L’Ancien Testament en fait également mention sous le nom de Re’em traduit pas les Grecs en « monoceros », mais équivalant aujourd’hui à l’arabe rim, c’est-à-dire « bœuf sauvage, buffle » (ce sont d’ailleurs les termes que l’on retrouve dans les traductions en français). Cela dit, tous semblent s’accorder sur le fait que la licorne vit en Orient, et notamment en Inde. Jusque-là, donc, peu de rapport avec la créature que nous connaissons...

 

Expansion et dénégation

C’est alors qu’arrive le Physiologus, un bestiaire du IVe siècle ap. J.C. qui va avoir un énorme succès et dont le Moyen Âge va largement s’inspirer pour construire sa licorne, un quadrupède avec une corne sur le front. Elle va alors se retrouver dans les bestiaires, les romans courtois ou l’iconographie, et notamment la célèbre tapisserie de la Dame à la Licorne conservée au Musée de Cluny.
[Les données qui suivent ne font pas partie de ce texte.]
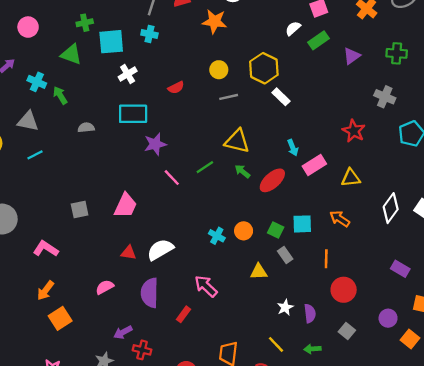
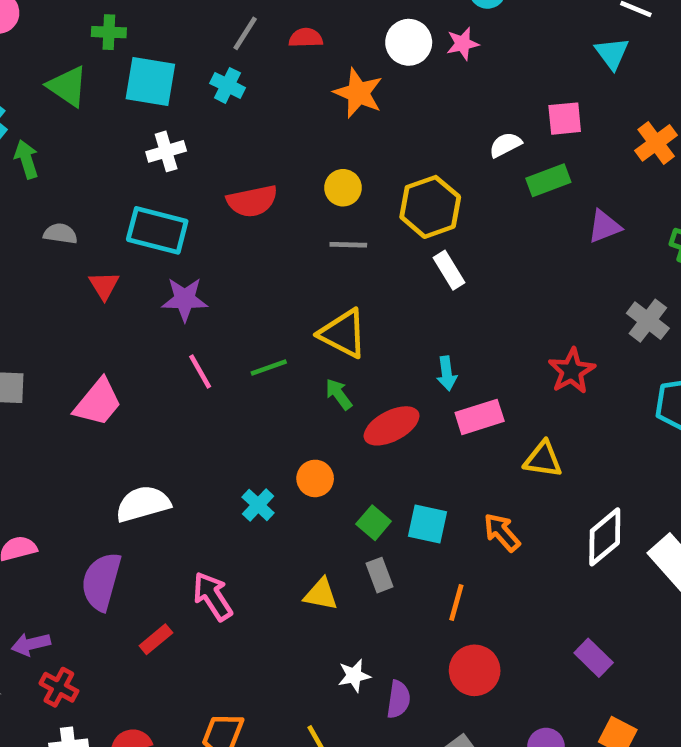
red semicircle: (176, 88) -> (252, 201), size x1.5
orange circle: (244, 231) -> (315, 478), moved
red triangle: (129, 253) -> (104, 286), moved, turned 35

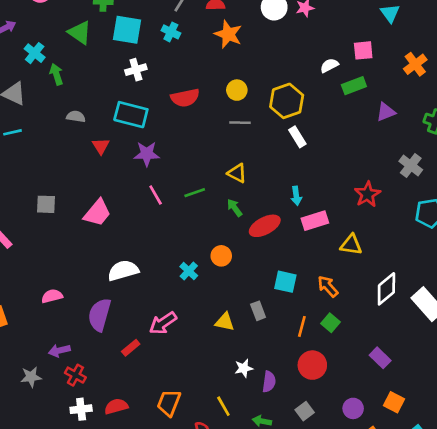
orange star: (358, 93) -> (228, 34), moved
yellow triangle: (343, 333) -> (237, 173), size x0.7
green square: (374, 523) -> (330, 323), moved
pink arrow: (213, 596) -> (163, 323), turned -92

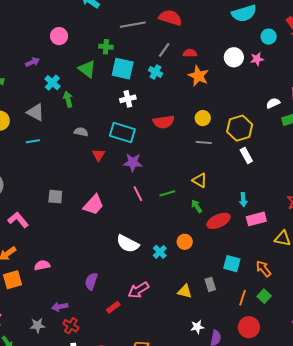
white semicircle: (123, 270) -> (128, 244), moved, turned -140
pink semicircle: (52, 296) -> (42, 265), moved
purple semicircle: (100, 315) -> (91, 281), size x0.7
La particularité de cette créature est qu’elle ne peut être approchée que par une vierge, d’où la ruse bien connue des chasseurs et exposée dans cette dernière tapisserie : on envoie une vierge dans les bois, la licorne est attirée et s’allonge en posant sa tête sur le giron de la jeune fille. Arrivent alors les chasseurs qui la capturent et la tuent.

Mais gare à vous si la jeune fille n’est pas vierge car la licorne, se sentant trompée, tuera la femme d’un coup de corne, car c’est une créature qui peut être aussi douce que violente... À la fin du XIIIe siècle, Marco Polo décrit des chevaux unicornes sauvages en Inde, qui seraient les descendants de Bucéphale, la légendaire monture d’Alexandre le Grand. Un peu plus tard, dans ses Voyages, Jean de Mandeville la présente également comme un animal féroce.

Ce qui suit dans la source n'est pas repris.